The attorney general’s office has launched a special area on its agency website, providing Texans with the information and resources they need to become fully informed about synthetic drugs at https://www.texasattorneygeneral.gov/initiatives/synthetics. A section with answers to frequently asked questions (FAQs) about synthetic drugs can be printed out as a pdf and shared with others. Because most people are unfamiliar with what the drugs look like, the FAQs includes photos of the colorful packaging used to entice young people to buy synthetic cannabinoids, commonly known as Kush, Spice and fake pot.
“Synthetic drugs are not only illegal, they present a variety of potentially devastating health risks to users, which is why we’re warning Texans: ‘Next time you use could be your last,’” Attorney General Paxton said. “Through our agency’s website, we’re providing communities throughout Texas a one-stop shop for prevention and educational materials on these dangerous substances. My office will continue to do everything within its power to protect Texans from the growing threat of synthetic drugs.”

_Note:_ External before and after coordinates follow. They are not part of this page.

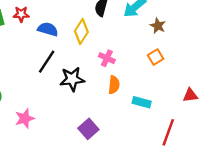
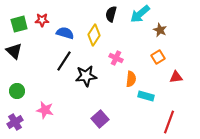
orange semicircle: (114, 85) -> (131, 79), moved
red triangle: (190, 95) -> (176, 77), moved
pink star: (25, 118) -> (45, 110), turned 30

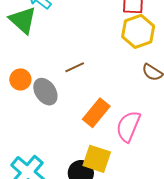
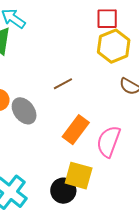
brown line: (75, 67) -> (63, 84), moved

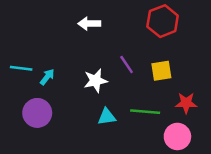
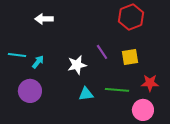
white arrow: (89, 24) -> (44, 19), moved

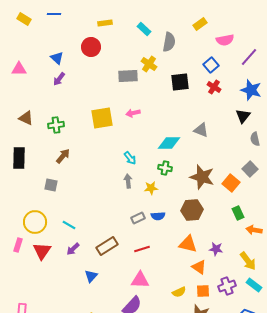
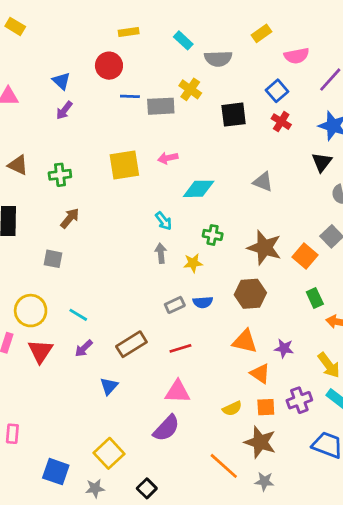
blue line: (54, 14) -> (130, 96), moved
gray semicircle: (169, 42) -> (218, 59), turned 78
cyan diamond: (169, 143) -> (199, 189), moved

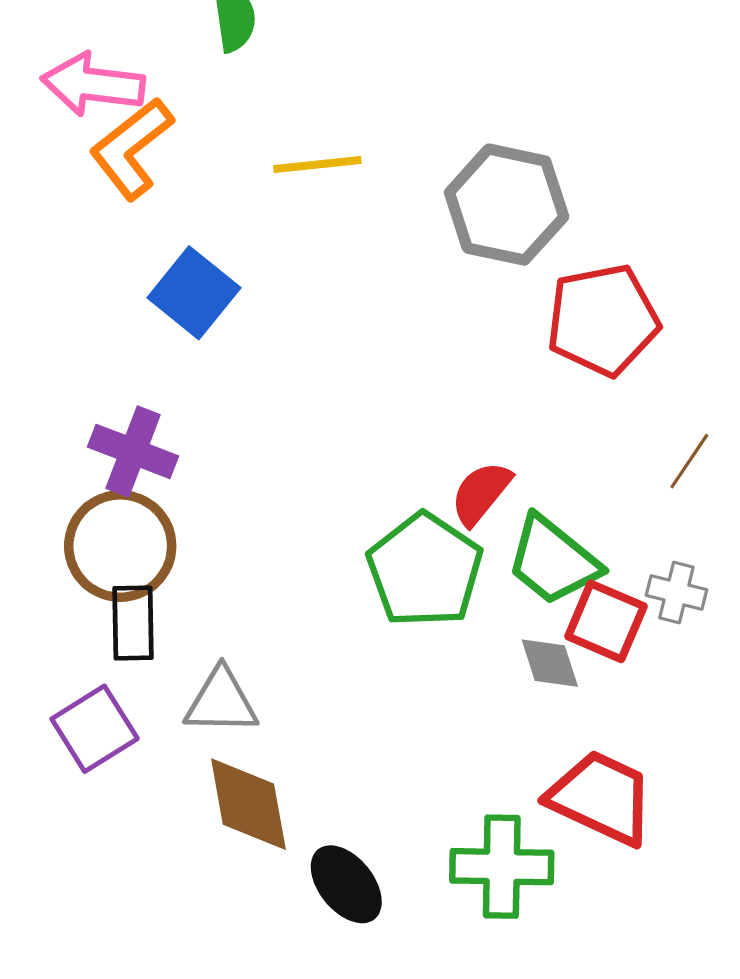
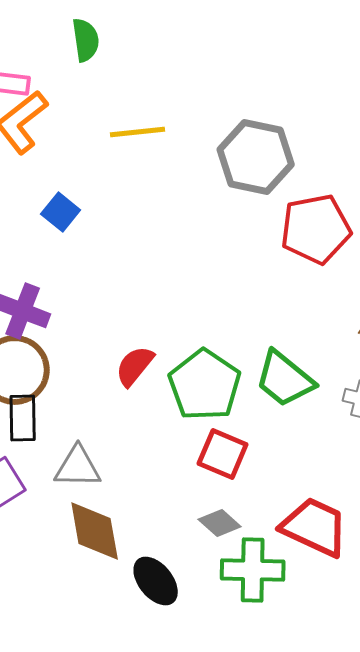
blue square: (194, 293) -> (61, 212), size x0.7
red semicircle: (481, 493) -> (135, 366), moved
red square: (606, 621) -> (223, 454), moved
gray diamond: (550, 663) -> (220, 523), moved, turned -30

Information found in the synthetic drugs section of the attorney general’s website also lists common side-effects from synthetic cannabinoid use, including paranoia, hallucinations and seizures, and has an emergency contact number for the Poison Control Center. Visitors to the site will find links to the National Institute on Drug Abuse and other trusted sources for additional information on synthetic cannabinoids. Additional topics cover what to do if you encounter someone who has used synthetic drugs, along with practical advice on preventing the use of synthetic cannabinoids.
During the first 11 months of last year, Texas was responsible for 266 synthetic cannabinoid–related calls to poison control centers – the second highest number in the nation. In Houston, emergency responders blamed synthetic cannabinoids for around 1,400 of the 3,000 overdose calls they handled over a 10 month period, including a mass overdose of 16 people in one afternoon in Hermann Park. To date, the CPD has filed 14 lawsuits to block the sale of synthetic cannabinoids in Texas.